Jambi detektifspionase.com - Tim Penyidik Pidana Khusus (Pidsus) Kejaksaan Negeri Jambi kembali melakukan pemeriksaan terhadap Pengelola Pasar Angso Duo Jambi.
Berdasarkan informasi yang diperoleh SuaraJambi.com, sejak kemaren dan hari ini, tim penyidik telah memanggil dan memeriksa kepala Pasar Angso Duo, Purnomo dan Bendahara pengelola pasar, Ayu.
Pemeriksaan yang dilakukan pihak Kejari Jambi ini menindaklanjuti pemeriksaan sebelumnya atas
penggeledahan di Kantor PT. EBN (Pengelola Pasar Angso Duo) untuk menyita sejumlah dokumen atas dugaan tindak pidana korupsi retribusi parkir selama beberapa tahun yang merugikan negara ratusan juta rupiah.
"Penggeledahan ini merupakan bagian dari penyelidikan kasus dugaan penyimpangan pengelolaan retribusi parkir di pasar modern tersebut," kata Kasi Pidsus Jambi, Soemarsono saat melakukan penggeledahan beberapa waktu lalu.
Menanggapi pemeriksaan lanjutan Tim Penyidik Kejari kejari Jambi terhadap pengelola pasar angso duo ini, Ketua Lembaga Pemantau Penegakan Hukum Jambi (LPPHJ), Ruslan Abdul Gani, SH memberikan komentar,
mengingat sudah cukup lamanya waktu pemeriksaan yang dilakukan oleh penyidik Kejari Jambi.
"Mengingat waktunya yang sudah cukup lama, kita minta pihak Kejari Jambi dalam waktu dekat dapat segera menetapkan tersangkanya agar tidak menimbulkan kecurigaan adanya upaya penghentian kasus, " ujarnya.
Kasus ini bermula dari laporan yang masuk ke Kejari Jambi yang menyebutkan bahwa PT Eraguna Bumi Nusa (EBN) sebagai pengelola pasar dan parkir di Pasar Angso Duo itu tidak menyetorkan pajak parkir sejak Maret hingga Desember 2023.
Menindaklanjuti laporan masyarakat tersebut Tim Pidsus Kejari Jambi kemudian melakukan penyelidikan dan menemukan adanya dugaan penyimpangan dalam pengelolaan keuangan parkir pasar.
Dari hasil penggeledahan yang berlangsung lebih dari dua jam, penyidik membawa sejumlah berkas dan dokumen keuangan, termasuk data transaksi, laporan retribusi, serta komputer yang diduga berisi data pengelolaan keuangan pasar.
Ditegaskan Soemarsono, penggeledahan yang dilakukan pihaknya tersebut bertujuan untuk memperkuat alat bukti dalam proses penyidikan dan benar, hari ini tim melakukan penggeledahan terkait dugaan penyimpangan dalam pengelolaan retribusi Parkir di Pasar Angso Duo.
Penyidik Kejari Jambi masih mendalami keterlibatan pihak-pihak terkait, termasuk Pemerintah Kota Jambi karena retribusi parkir tersebut disetorkan kepada Pemkot Jambi.
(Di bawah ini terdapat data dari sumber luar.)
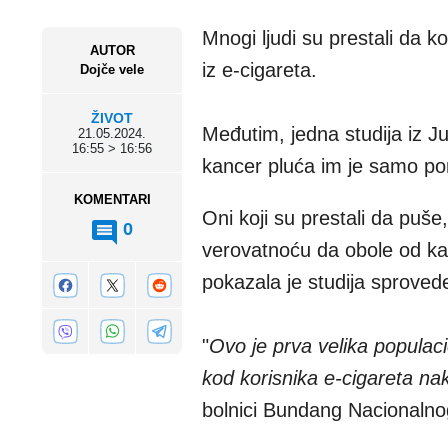
Mnogi ljudi su prestali da ko
AUTOR
iz e-cigareta.
Dojče vele
ŽIVOT
Međutim, jedna studija iz Ju
21.05.2024.
16:55 > 16:56
kancer pluća im je samo po
KOMENTARI
Oni koji su prestali da puše
0
verovatnoću da obole od kanc
pokazala je studija sproved
"
Ovo je prva velika populac
kod korisnika e-cigareta n
bolnici Bundang Nacionalnog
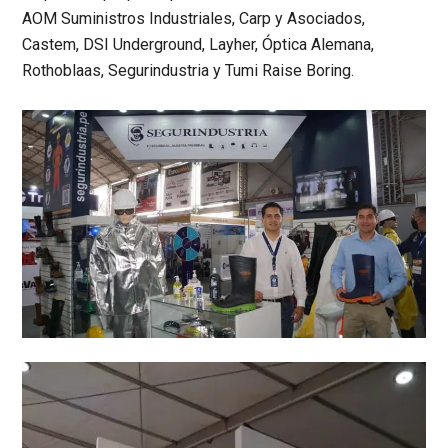
AOM Suministros Industriales, Carp y Asociados,
Castem, DSI Underground, Layher, Óptica Alemana,
Rothoblaas, Segurindustria y Tumi Raise Boring.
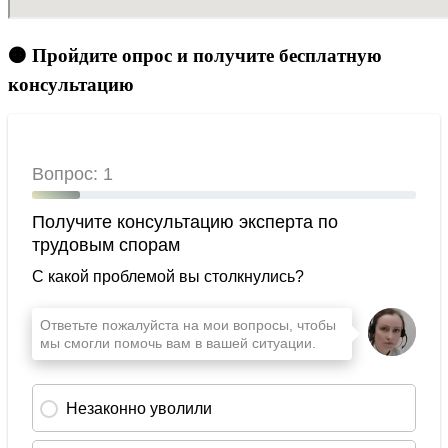
🟠 Пройдите опрос и получите бесплатную
консультацию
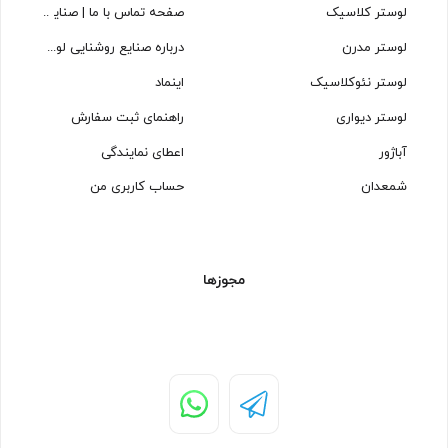
لوستر کلاسیک
صفحه تماس با ما | صنایع روشنایی
لوستر مدرن
درباره صنایع روشنایی لوسترسازان
لوستر نئوکلاسیک
اینماد
لوستر دیواری
راهنمای ثبت سفارش
آباژور
اعطای نمایندگی
شمعدان
حساب کاربری من
مجوزها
Berdasarkan informasi yang diperoleh SuaraJambi.com, hingga saat ini, sudah ada sekitar 30 orang saksi yang diperiksa, termasuk Direktur PT. EbN, Nur Jatmiko.
Pemeriksaan saksi akan terus bertambah seiring pendalaman penyidik terhadap sejumlah dokumen dan perangkat elektronik yang sebelumnya disita saat penggeledahan dan jaksa masih menganalisis dokumen tersebut.
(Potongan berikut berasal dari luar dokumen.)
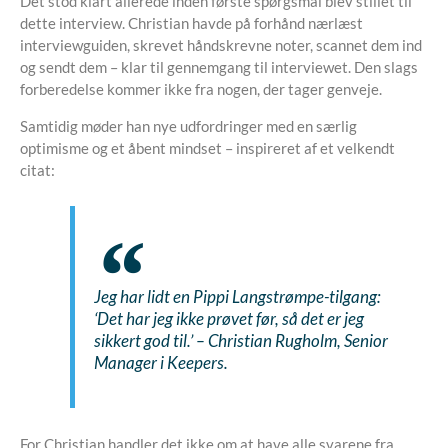
Det stod klart allerede inden første spørgsmål blev stillet til
dette interview. Christian havde på forhånd nærlæst
interviewguiden, skrevet håndskrevne noter, scannet dem ind
og sendt dem – klar til gennemgang til interviewet. Den slags
forberedelse kommer ikke fra nogen, der tager genveje.
Samtidig møder han nye udfordringer med en særlig
optimisme og et åbent mindset – inspireret af et velkendt
citat:
Jeg har lidt en Pippi Langstrømpe-tilgang:
‘Det har jeg ikke prøvet før, så det er jeg
sikkert god til.’
– Christian Rugholm, Senior
Manager i Keepers.
For Christian handler det ikke om at have alle svarene fra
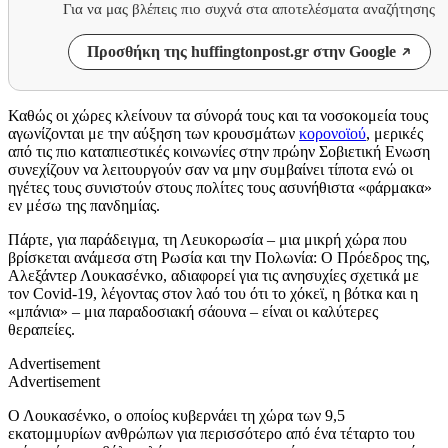
Για να μας βλέπεις πιο συχνά στα αποτελέσματα αναζήτησης
Προσθήκη της huffingtonpost.gr στην Google
Καθώς οι χώρες κλείνουν τα σύνορά τους και τα νοσοκομεία τους
αγωνίζονται με την αύξηση των κρουσμάτων
κορονοϊού
, μερικές
από τις πιο καταπιεστικές κοινωνίες στην πρώην Σοβιετική Ενωση
συνεχίζουν να λειτουργούν σαν να μην συμβαίνει τίποτα ενώ οι
ηγέτες τους συνιστούν στους πολίτες τους ασυνήθιστα «φάρμακα»
εν μέσω της πανδημίας.
Πάρτε, για παράδειγμα, τη Λευκορωσία – μια μικρή χώρα που
βρίσκεται ανάμεσα στη Ρωσία και την Πολωνία: Ο Πρόεδρος της,
Αλεξάντερ Λουκασένκο, αδιαφορεί για τις ανησυχίες σχετικά με
τον Covid-19, λέγοντας στον λαό του ότι το χόκεϊ, η βότκα και η
«μπάνια» – μια παραδοσιακή σάουνα – είναι οι καλύτερες
θεραπείες.
Advertisement
Advertisement
Ο Λουκασένκο, ο οποίος κυβερνάει τη χώρα των 9,5
εκατομμυρίων ανθρώπων για περισσότερο από ένα τέταρτο του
Mengenai akan ada saksi tambahan yang akan diperiksa masih sangat terbuka terkait pengembangan kasus.
Penggeledahan di Kantor Pengelola Pasar Angso Duo dilakukan sebagai bagian dari penyidikan dugaan adanya kebocoran Pendapatan Asli Daerah (PAD) dari sektor retribusi, parkir, dan fasilitas pasar lainnya.
Akankah Tim Penydik Pidana Khusus khusus Kejari Jambi akan segera menetapkan tersangkanya dalam waktu dekat ini. Kita lihat saja perkembangannya. (Tim).